Глава V
— Волосатый человек! — сказал я на следующее утро после того, как мы протерли глаза и потянулись, дабы прийти в себя после глубокого сна. — Отныне ты будешь прозываться Исавом: это древнее и весьма подходящее для тебя имя. Теперь, Исав, давай позавтракаем, а после посоветуемся и решим, какие нам следует предпринять шаги, чтобы выбраться с этого трижды проклятого острова со всем его колдовством.
В беседе с Исавом было мало толку, но меня радовал и ободрял звук собственного голоса и, пока я говорил, мой спутник улыбался с чрезвычайно умным видом, хоть и не понимал ни единого слова.
— Исав, — сказал я, когда наш завтрак был окончен и мы на некоторое время улеглись на полу, глядя в потолок, — чем мы теперь займемся?
Не ожидая ответа, я продолжал:
— Мы построим корабль, пусть и маленький, и на нем мы уплывем прочь от этой одержимой ведьмами земли, где ничто не сулит нам покоя либо доброго здравия.

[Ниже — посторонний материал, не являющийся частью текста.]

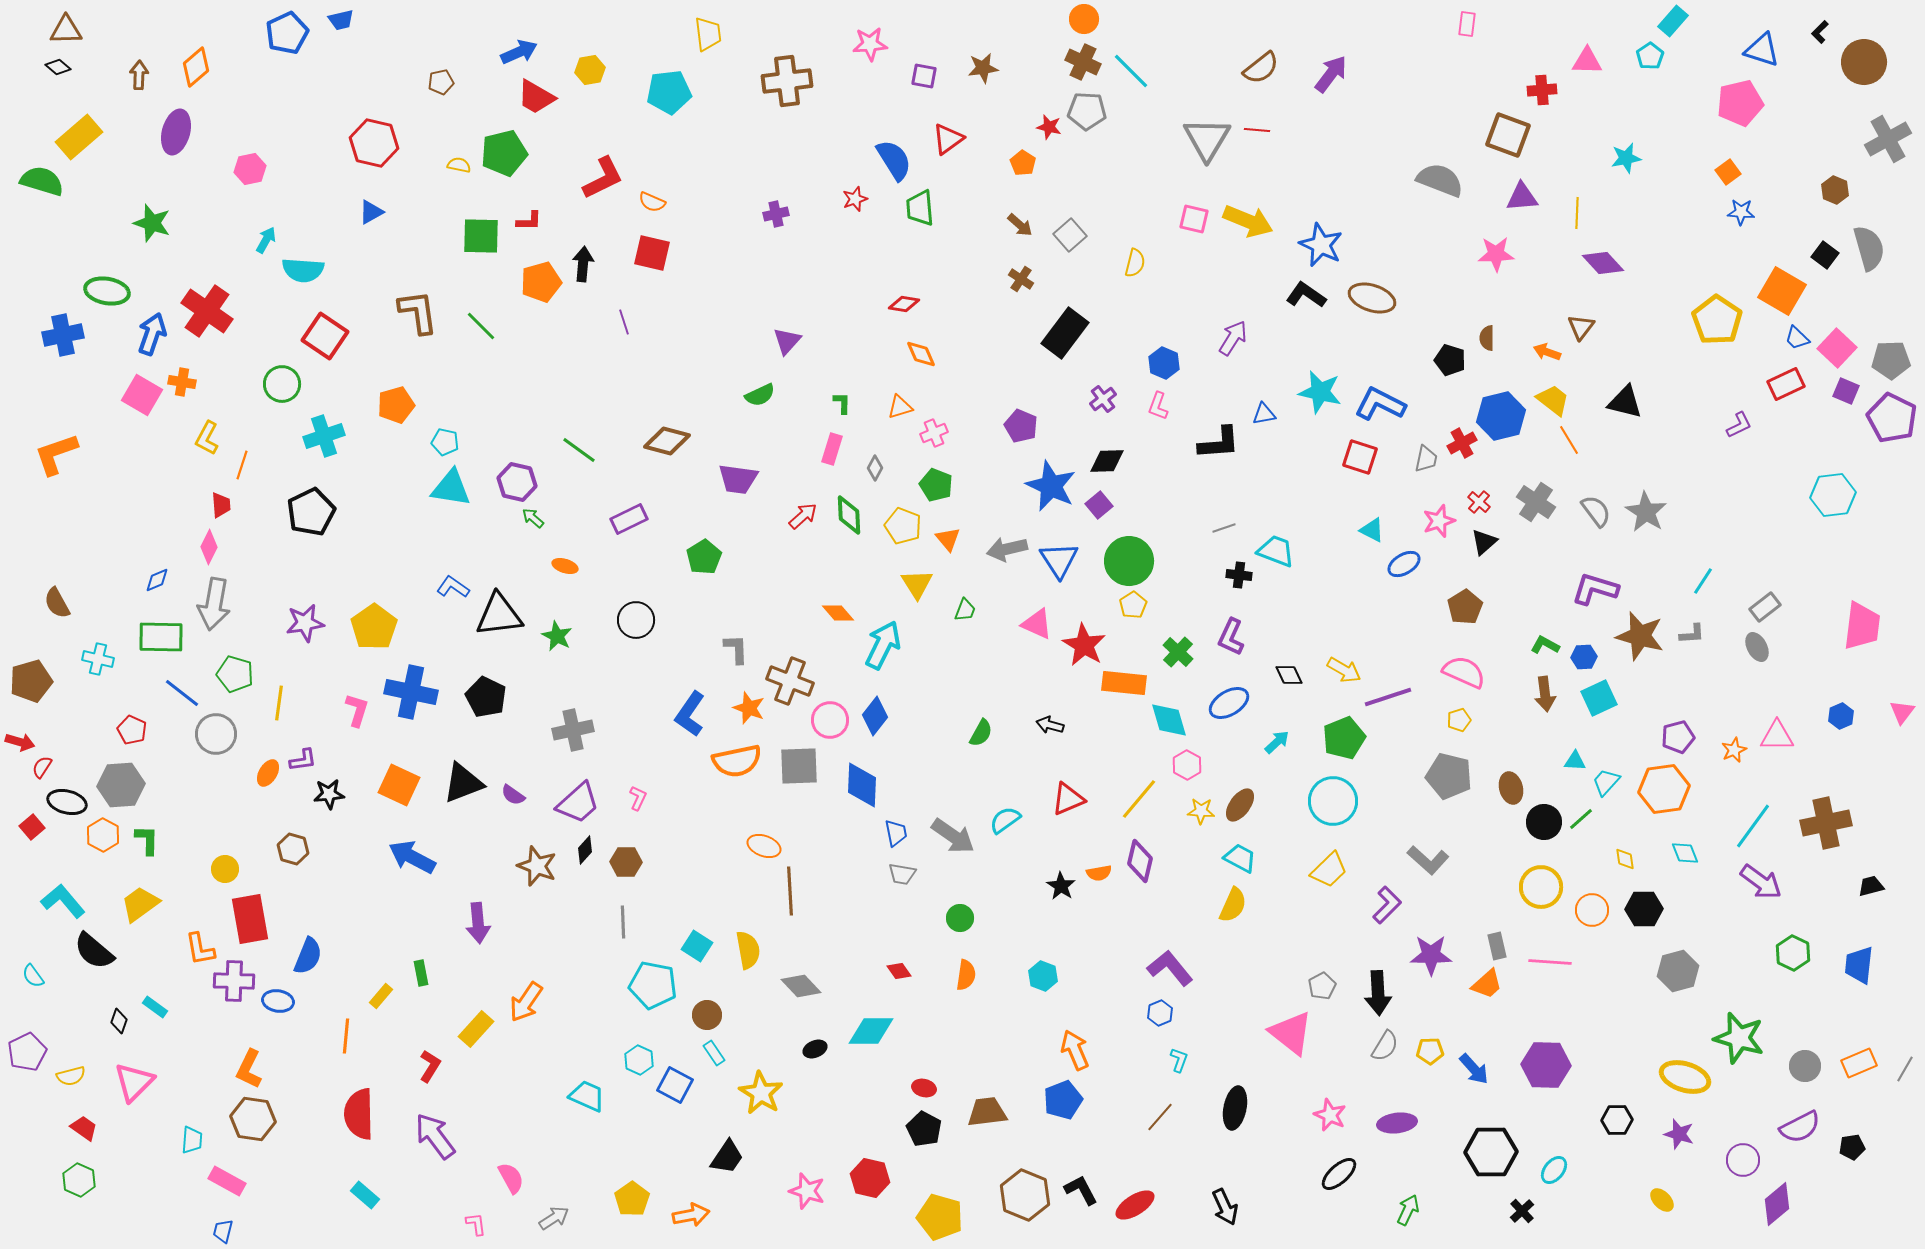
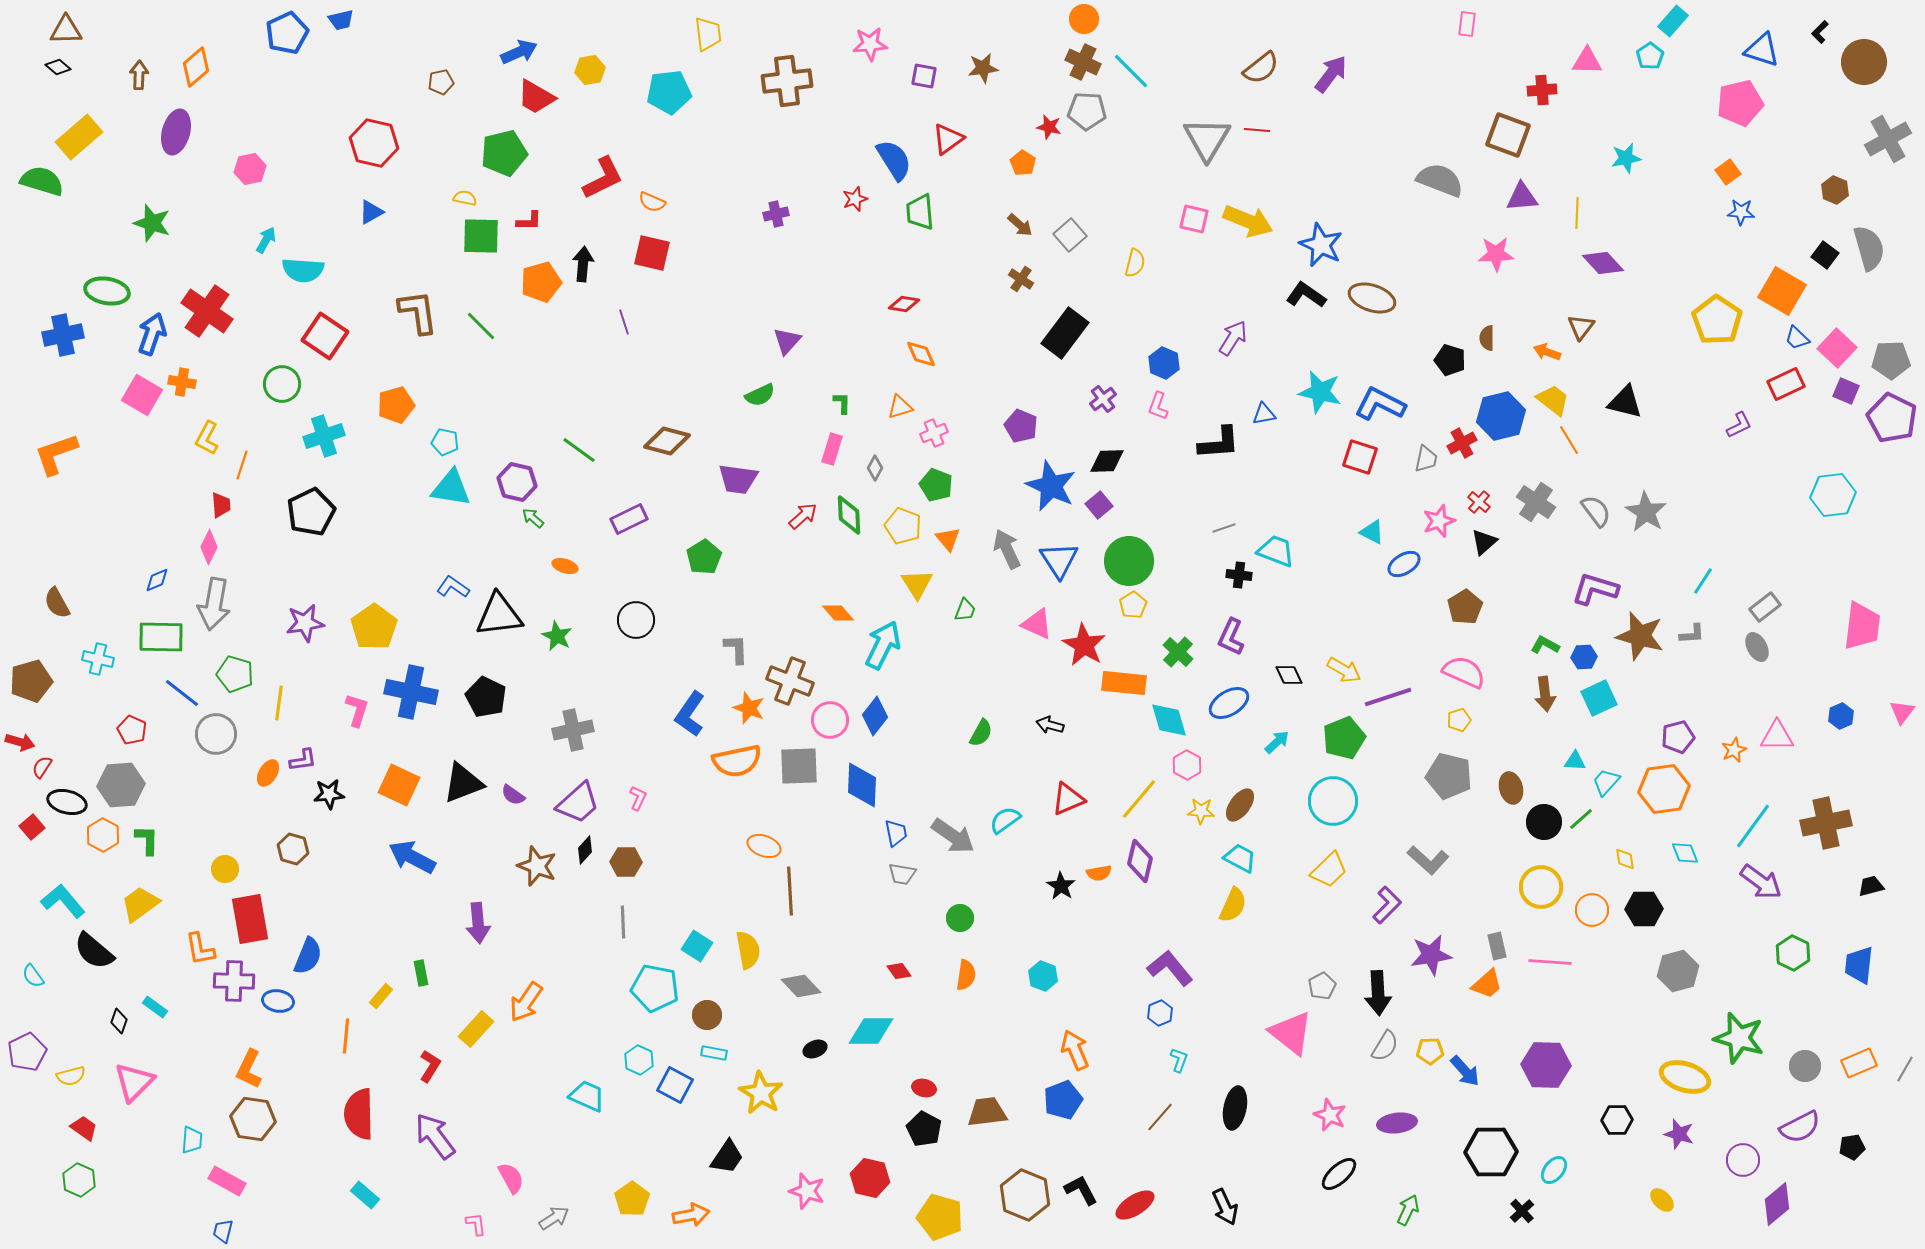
yellow semicircle at (459, 165): moved 6 px right, 33 px down
green trapezoid at (920, 208): moved 4 px down
cyan triangle at (1372, 530): moved 2 px down
gray arrow at (1007, 549): rotated 78 degrees clockwise
purple star at (1431, 955): rotated 9 degrees counterclockwise
cyan pentagon at (653, 985): moved 2 px right, 3 px down
cyan rectangle at (714, 1053): rotated 45 degrees counterclockwise
blue arrow at (1474, 1069): moved 9 px left, 2 px down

С этим мы поднялись и направились в обширную комнату за главным залом, ту, что походила на громадную кузницу. Здесь имелось множество топоров, пил и прочих плотницких инструментов, годных для постройки корабля, а также тачка с колесами и легкая тележка. Мы загрузили их всевозможными инструментами и мешками с различными мелочами, каковые могли нам пригодиться. На холстине одного из них, как ни странно, было написано черными буквами «clavos de fierro»; эти слова означают «корабельные гвозди» на испанском языке, с коим я весьма хорошо знаком благодаря частым встречам с моряками этой великой нации.
Мы с Исавом трижды совершили путешествие от замка до морского берега. Спустившись в первый раз к берегу, мы построили грубый шалаш, дабы поместить туда содержимое наших тачек, а также хижину попрочнее, что должна была послужить нам убежищем в ночное время, ибо меня беспокоила мысль о сне на открытом воздухе, где нас мог застигнуть дождь, ветер либо иная погодная напасть, ниспосланная Провидением.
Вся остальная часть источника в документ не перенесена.